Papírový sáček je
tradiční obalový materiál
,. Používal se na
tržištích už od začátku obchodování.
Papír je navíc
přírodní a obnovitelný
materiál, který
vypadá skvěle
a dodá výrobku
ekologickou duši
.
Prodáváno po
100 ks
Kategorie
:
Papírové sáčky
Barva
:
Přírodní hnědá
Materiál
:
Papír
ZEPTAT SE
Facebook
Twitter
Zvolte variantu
______________________________
◆ **What the task asks**
Reproduce the full listing above, character for character.

◆ **Response area**
Papírový sáček je
tradiční obalový materiál
,. Používal se na
tržištích už od začátku obchodování.
Papír je navíc
přírodní a obnovitelný
materiál, který
vypadá skvěle
a dodá výrobku
ekologickou duši
.
Prodáváno po
100 ks
Kategorie
:
Papírové sáčky
Barva
:
Přírodní hnědá
Materiál
:
Papír
ZEPTAT SE
Facebook
Twitter
Zvolte variantu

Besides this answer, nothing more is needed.